We cling to the idea that technology will keep us going. We hope, against all evidence to the contrary, that increased efficiency in the use of energy and natural resources will enable us to become sustainable before it's too late. But Dietz and O'Neill argue that we are trapped by Jevon's Paradox; increases in the efficiency of resource use tend to lead to higher resource consumption. They insist that "de-coupling" economic growth from resource consumption is essential, but hardly sufficient to stop the ongoing destruction of the bio-systems needed to sustain economic growth. They note that between 1980 and 2007, the "material intensity" of the global economy (i.e., the amount of biomass, minerals, and fossil fuels required to produce a dollar of world GDP) decreased by 33 percent, but that total resource use still increased by 61 percent. In other words, all the gains in resource efficiency were wiped out by the overall expansion of the economy.

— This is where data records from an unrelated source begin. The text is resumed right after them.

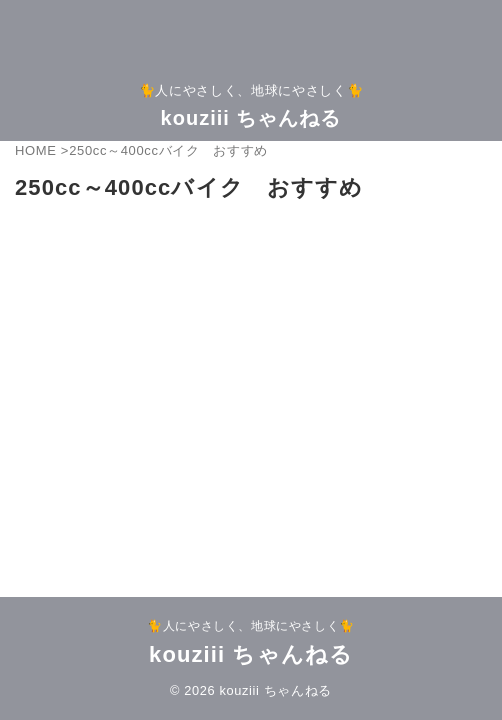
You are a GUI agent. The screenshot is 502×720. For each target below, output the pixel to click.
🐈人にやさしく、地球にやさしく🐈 (251, 626)
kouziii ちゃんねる (251, 118)
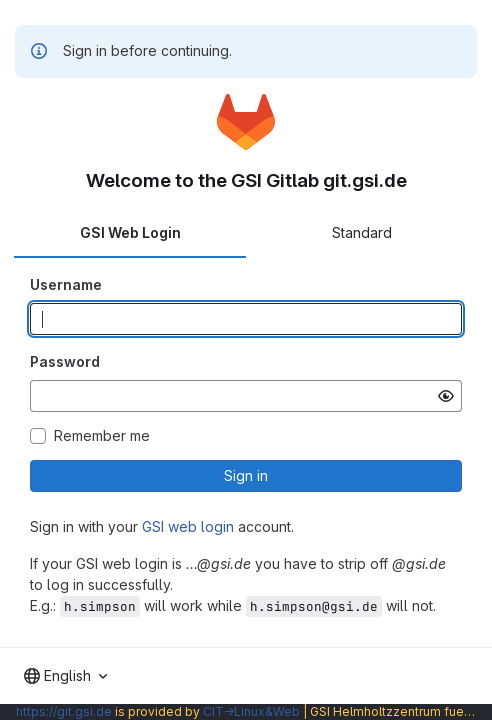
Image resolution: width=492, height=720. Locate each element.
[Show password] (446, 396)
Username (66, 284)
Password (65, 361)
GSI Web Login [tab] (130, 232)
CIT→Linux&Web (251, 711)
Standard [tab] (362, 232)
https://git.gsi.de (64, 711)
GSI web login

Dietz and O'Neill sketch out the broad policy changes that would be required to achieve a steady-state economy with full employment. They include better measurements of economic growth and well-being, limits on material and energy consumption, a stable population, reduced inequality, and a shorter workweek. In a steady-state economy, consumer goods would be made to last longer and when products are broken they would be repaired, rather than thrown away. Science and technology would be focused on conserving resources, not exploiting them. People would be consuming less in the way of resources, but enjoying more leisure time. What we would lose in the way of material comforts would be compensated for by less stress, more connection with family and friends, and more time for physical exercise and creative pursuits.

Dietz and O'Neill do not provide a detailed blueprint for their steady-state economy; they acknowledge that they are in uncharted waters. Nevertheless, they raise critical questions and pose some possible solutions to the great economic conundrum that we now face. For all those who are concerned about the future of the planet or worried about the viability of the current growth model, this is valuable and provocative reading.